++++ Source records

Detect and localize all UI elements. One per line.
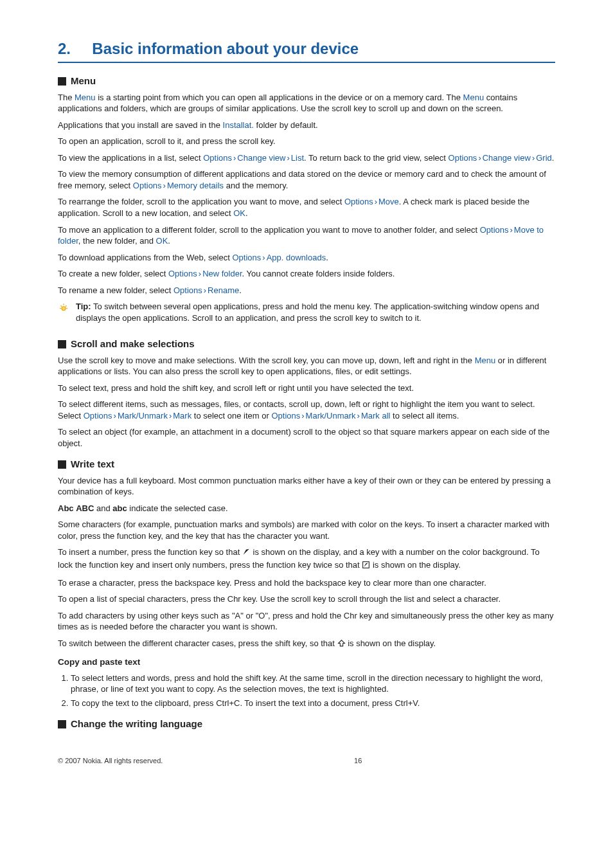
link-options[interactable]: Options: [232, 253, 261, 262]
section-scroll: Scroll and make selections Use the scrol…: [58, 338, 555, 449]
link-options[interactable]: Options: [133, 181, 162, 190]
link-options[interactable]: Options: [449, 153, 477, 163]
section-heading-write: Write text: [58, 458, 555, 471]
link-new-folder[interactable]: New folder: [202, 269, 242, 278]
chevron-icon: ›: [373, 197, 378, 206]
footer-copyright: © 2007 Nokia. All rights reserved.: [58, 756, 163, 766]
link-options[interactable]: Options: [271, 411, 300, 420]
body-text: To rename a new folder, select Options›R…: [58, 285, 555, 296]
section-write-text: Write text Your device has a full keyboa…: [58, 458, 555, 709]
chapter-title: 2. Basic information about your device: [58, 39, 555, 63]
body-text: Your device has a full keyboard. Most co…: [58, 475, 555, 498]
svg-marker-6: [244, 549, 249, 555]
chevron-icon: ›: [477, 153, 482, 163]
link-menu[interactable]: Menu: [475, 356, 496, 365]
svg-line-4: [61, 306, 62, 307]
section-heading-menu: Menu: [58, 75, 555, 87]
section-heading-change-lang: Change the writing language: [58, 718, 555, 730]
link-options[interactable]: Options: [173, 285, 202, 295]
chevron-icon: ›: [197, 269, 202, 278]
link-mark[interactable]: Mark: [173, 411, 191, 420]
link-menu[interactable]: Menu: [463, 93, 484, 102]
link-menu[interactable]: Menu: [75, 93, 96, 102]
ordered-list-copy: To select letters and words, press and h…: [58, 673, 555, 709]
footer-page-number: 16: [163, 756, 553, 766]
chevron-icon: ›: [531, 153, 536, 163]
body-text: To rearrange the folder, scroll to the a…: [58, 196, 555, 219]
chapter-number: 2.: [58, 40, 71, 57]
link-rename[interactable]: Rename: [208, 285, 239, 295]
body-text: To download applications from the Web, s…: [58, 252, 555, 264]
link-mark-unmark[interactable]: Mark/Unmark: [118, 411, 168, 420]
case-indicator-abclower: abc: [112, 503, 127, 513]
chevron-icon: ›: [168, 411, 173, 420]
body-text: Abc ABC and abc indicate the selected ca…: [58, 503, 555, 514]
chevron-icon: ›: [285, 153, 290, 163]
body-text: To move an application to a different fo…: [58, 224, 555, 247]
body-text: To open a list of special characters, pr…: [58, 593, 555, 605]
square-bullet-icon: [58, 340, 66, 348]
chevron-icon: ›: [162, 181, 167, 190]
link-options[interactable]: Options: [344, 197, 373, 206]
link-change-view[interactable]: Change view: [483, 153, 531, 163]
list-item: To copy the text to the clipboard, press…: [71, 698, 555, 709]
link-change-view[interactable]: Change view: [237, 153, 285, 163]
section-menu: Menu The Menu is a starting point from w…: [58, 75, 555, 329]
link-installat[interactable]: Installat.: [223, 120, 254, 130]
link-app-downloads[interactable]: App. downloads: [267, 253, 326, 262]
function-key-lock-icon: [362, 561, 370, 572]
body-text: To erase a character, press the backspac…: [58, 577, 555, 589]
tip-block: Tip: To switch between several open appl…: [58, 301, 555, 329]
link-ok[interactable]: OK: [156, 236, 168, 246]
link-options[interactable]: Options: [203, 153, 232, 163]
body-text: Some characters (for example, punctuatio…: [58, 519, 555, 541]
link-move[interactable]: Move: [378, 197, 399, 206]
link-mark-all[interactable]: Mark all: [361, 411, 391, 420]
link-ok[interactable]: OK: [233, 208, 245, 218]
section-heading-text: Menu: [71, 75, 96, 87]
list-item: To select letters and words, press and h…: [71, 673, 555, 695]
svg-line-5: [66, 306, 67, 307]
svg-marker-8: [364, 563, 369, 567]
tip-label: Tip:: [76, 302, 91, 311]
chevron-icon: ›: [261, 253, 266, 262]
section-heading-text: Change the writing language: [71, 718, 202, 730]
section-change-language: Change the writing language: [58, 718, 555, 730]
square-bullet-icon: [58, 77, 66, 86]
subsection-heading-copy: Copy and paste text: [58, 656, 555, 668]
function-key-arrow-icon: [242, 548, 251, 559]
svg-point-0: [62, 307, 66, 311]
section-heading-scroll: Scroll and make selections: [58, 338, 555, 350]
case-indicator-abcupper: ABC: [76, 503, 94, 513]
square-bullet-icon: [58, 720, 66, 728]
square-bullet-icon: [58, 460, 66, 469]
case-indicator-abc: Abc: [58, 503, 74, 513]
body-text: To select different items, such as messa…: [58, 399, 555, 421]
body-text: To view the applications in a list, sele…: [58, 152, 555, 164]
chevron-icon: ›: [356, 411, 361, 420]
chevron-icon: ›: [112, 411, 118, 420]
link-options[interactable]: Options: [84, 411, 112, 420]
svg-marker-9: [338, 640, 344, 646]
body-text: To switch between the different characte…: [58, 638, 555, 651]
page-footer: © 2007 Nokia. All rights reserved. 16 .: [58, 756, 555, 766]
section-heading-text: Write text: [71, 458, 114, 471]
tip-lightbulb-icon: [58, 301, 69, 314]
chapter-name: Basic information about your device: [92, 40, 359, 57]
body-text: To insert a number, press the function k…: [58, 547, 555, 572]
body-text: To select text, press and hold the shift…: [58, 383, 555, 394]
tip-text: Tip: To switch between several open appl…: [76, 301, 555, 323]
link-mark-unmark[interactable]: Mark/Unmark: [306, 411, 356, 420]
body-text: The Menu is a starting point from which …: [58, 92, 555, 114]
link-memory-details[interactable]: Memory details: [167, 181, 224, 190]
link-options[interactable]: Options: [168, 269, 197, 278]
body-text: To select an object (for example, an att…: [58, 426, 555, 449]
link-list[interactable]: List: [291, 153, 304, 163]
shift-up-arrow-icon: [337, 639, 346, 651]
body-text: Applications that you install are saved …: [58, 120, 555, 131]
body-text: To create a new folder, select Options›N…: [58, 268, 555, 280]
link-options[interactable]: Options: [480, 225, 509, 235]
chevron-icon: ›: [300, 411, 305, 420]
body-text: To view the memory consumption of differ…: [58, 168, 555, 191]
link-grid[interactable]: Grid: [536, 153, 552, 163]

++++++++

### Problem statement:
Locate the lines above that hold the word "language". Show every one of them.

### Task result:
section-heading-change-lang: Change the writing language: [58, 718, 555, 730]
section-heading-text: Change the writing language: [71, 718, 202, 730]
section-change-language: Change the writing language: [58, 718, 555, 730]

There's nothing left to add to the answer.